Recent events suggest Cameron may be less the Tory heir to Tony Blair and more like the Conservatives’ equivalent of Neil Kinnock. And that is an unfair comparison. Kinnock ended up helping to make Labour electable again. He was willing to take tough decisions and displayed genuine real leadership in the face of huge and often very hostile opposition. It is easy to forget that the enormous and necessary task of ditching some of the most unpopular Labour policies of the 1980s was carried out, not by Blair and Brown, but by Kinnock. It was Kinnock who first challenged Labour to dump policies and commitments that had helped to create the image of a party soft on crime and addicted to the imposition of punitive taxes.

Cameron regards himself as a politician of the digital age, a bold leader unafraid of taking risks. However, most of the changes he has made to his party have been cosmetic (a new headquarters and a new logo) or short-lived (the “A” list of candidates). Cameron’s Conservatives are made up of the “right kind of people” – his people: privately educated and from a background of immense wealth and privilege. Under Cameron, the Tories still believe the role of government is to concentrate wealth and power in the hands of those who embrace their own particular political, economic and social outlook. In 2007, Cameron told his party’s spring conference that it needed to change and the changes needed to be “faster, wider and deeper”. Nearly three years later, change in the Tory Party looks to be slower, narrower and shallower.

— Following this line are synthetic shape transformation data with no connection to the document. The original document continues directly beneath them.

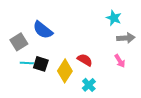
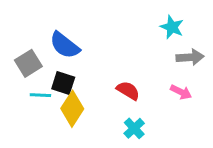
pink arrow: (120, 61) -> (181, 92), turned -32
black square: (41, 64) -> (63, 83), moved
yellow diamond: (65, 71) -> (72, 109), moved

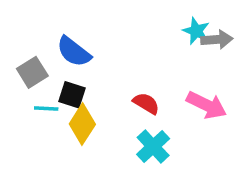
gray arrow: (190, 57) -> (217, 40), moved
pink arrow: (181, 92) -> (207, 105), size x1.6
cyan cross: (134, 128) -> (153, 146), size x1.4

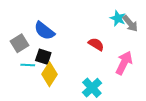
gray arrow: (217, 40) -> (130, 24), turned 54
red semicircle: (146, 103) -> (96, 44), moved
pink arrow: (207, 105) -> (124, 63), turned -90

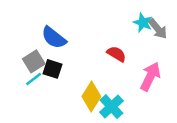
gray square: (19, 43) -> (34, 61), moved
cyan line: (28, 65) -> (34, 79), turned -40
yellow diamond: (49, 74) -> (91, 97), moved

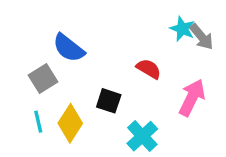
black square: (53, 69) -> (109, 101), moved
cyan line: (34, 79) -> (38, 122), moved, turned -66
yellow diamond: (91, 97) -> (70, 123), moved

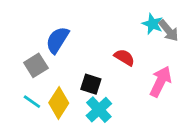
blue semicircle: (69, 48) -> (57, 40), turned 84
cyan line: (38, 122) -> (32, 102), turned -42
cyan cross: (142, 136) -> (99, 110), moved

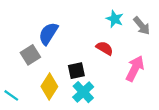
cyan star: (153, 24) -> (115, 19), moved
black square: (91, 84) -> (76, 71), turned -30
cyan line: (32, 102) -> (11, 95), moved

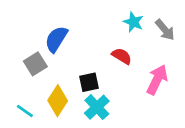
cyan line: (11, 95) -> (25, 111), moved

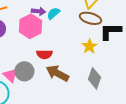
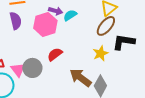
brown ellipse: (90, 18) -> (106, 26), turned -75
red semicircle: (44, 54) -> (55, 54), turned 133
brown arrow: (57, 73) -> (81, 78), moved

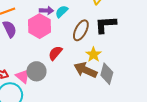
brown ellipse: (106, 26) -> (81, 30), moved
black L-shape: (124, 42) -> (106, 25), moved
yellow star: (101, 53) -> (94, 55), moved

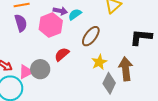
black L-shape: (106, 25) -> (141, 37), moved
brown arrow: (86, 70) -> (126, 69), moved, turned 50
pink triangle: (23, 76) -> (26, 72), turned 42

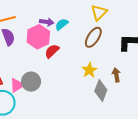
brown ellipse: (91, 36) -> (93, 37), moved
red semicircle: (62, 54) -> (52, 51), moved
brown arrow: (126, 69) -> (116, 75), size x0.6

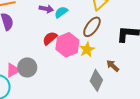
pink hexagon: (38, 37) -> (67, 45), moved
yellow star: (89, 70) -> (87, 50), moved
brown arrow: (116, 75) -> (113, 66), turned -40

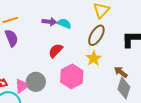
cyan semicircle: (61, 12) -> (64, 24), turned 64
pink hexagon: (67, 45) -> (72, 76), moved
gray diamond: (96, 80) -> (124, 88), moved

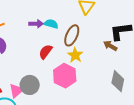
brown ellipse: (96, 35) -> (72, 35), moved
yellow star: (94, 58) -> (75, 55), moved
brown arrow: (121, 72) -> (110, 46), moved

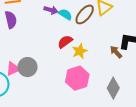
brown ellipse: (72, 35) -> (85, 14), moved
red semicircle: (46, 52) -> (65, 42), moved
pink hexagon: (65, 76) -> (77, 78), moved

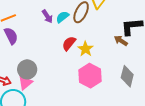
purple arrow: (51, 10) -> (47, 16), turned 56
cyan semicircle: (65, 14) -> (62, 17), turned -56
gray circle: (27, 67) -> (27, 69), moved

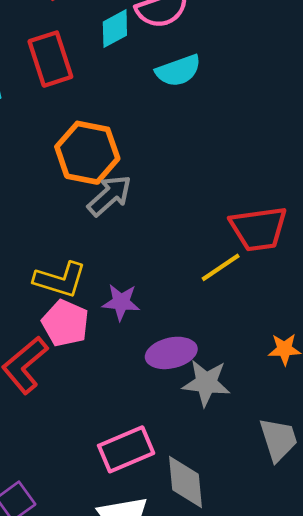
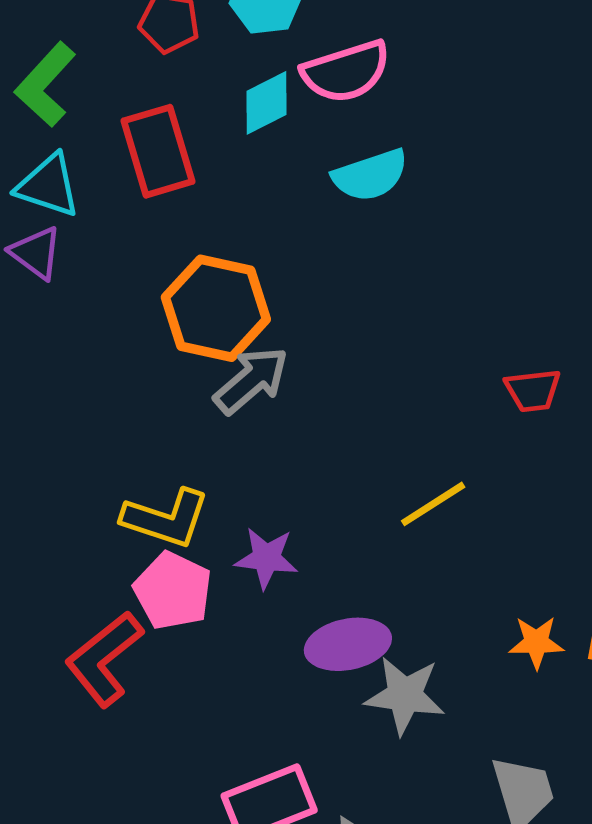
red trapezoid: (259, 229) -> (533, 390), moved, size x0.6

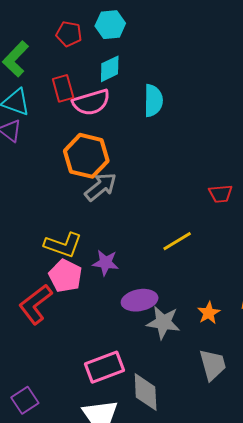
pink semicircle: (346, 71) -> (91, 102), moved
red rectangle: (158, 151) -> (63, 88), size x0.7
cyan semicircle: (370, 175) -> (153, 101), turned -72
orange star: (536, 642) -> (209, 313), moved, turned -30

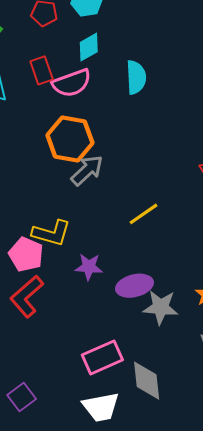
yellow line: (177, 241) -> (143, 214), moved
purple star: (106, 263) -> (89, 267), moved
pink pentagon: (65, 276) -> (26, 254), moved

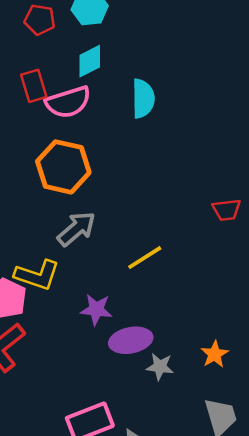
gray arrow: (87, 170) -> (76, 229), moved
purple star: (89, 267) -> (96, 310), moved
gray star: (161, 307) -> (160, 367), size x0.7

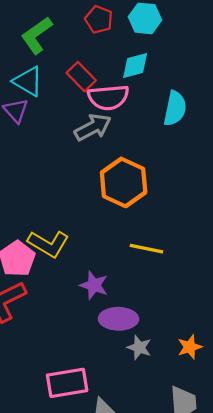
red rectangle: (34, 86) -> (81, 77), turned -40
orange hexagon: (63, 167) -> (124, 182), moved
gray arrow: (76, 229) -> (93, 127), moved
yellow line: (145, 258) -> (146, 249), turned 32

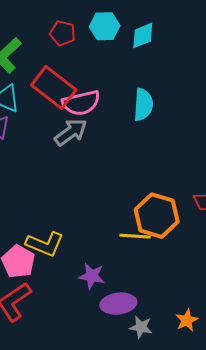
cyan diamond: (135, 65) -> (143, 35), moved
red rectangle: (81, 77) -> (54, 87), size x1.6
orange hexagon: (124, 182) -> (157, 216), moved

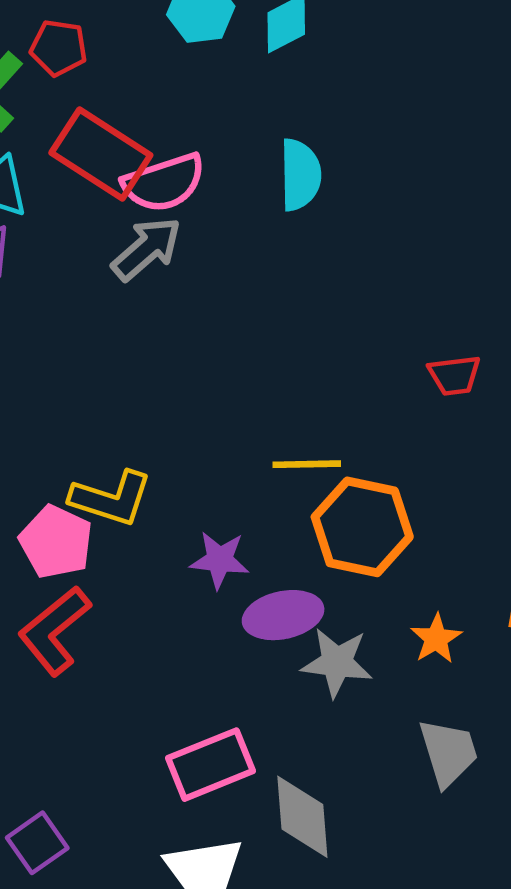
red pentagon: (63, 33) -> (59, 48), moved
orange hexagon: (157, 216) -> (362, 527), moved
gray star: (141, 327) -> (337, 662), size x1.4

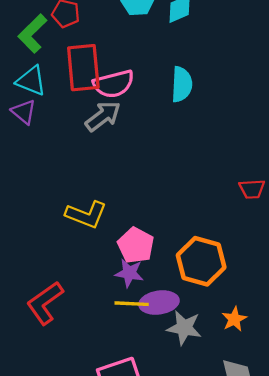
red rectangle: (101, 154) -> (83, 68), turned 48
yellow line: (307, 464) -> (132, 304), moved
yellow L-shape: (111, 498) -> (86, 215), moved
pink pentagon: (56, 542) -> (136, 245), moved

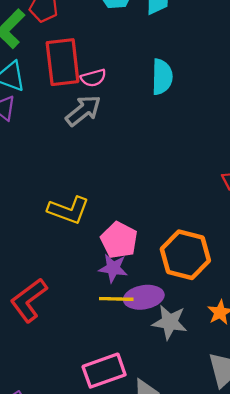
pink semicircle: (114, 84) -> (93, 78), size x0.6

Tomorrow the Tories will launch their election manifesto at Battersea Power Station -an impressive structure from the outside but hollow and empty within. When I heard that the Tories have chosen this setting I was reminded of the words of the former Conservative (now Labour) MP Quentin Davies who, in his letter to Cameron outlining his reasons for leaving the Tories to join Labour, Davies wrote: “Under your leadership, the Conservative Party appears to me to have ceased collectively to believe in anything or to stand for anything. It has no bedrock. It exists on shifting sands. A sense of mission has been replaced by a PR agenda.”

2 comments:

Anonymous said...

What complete and utter drivel!

Beau Bosvelt said...

How about the privatly educated Labour politicans?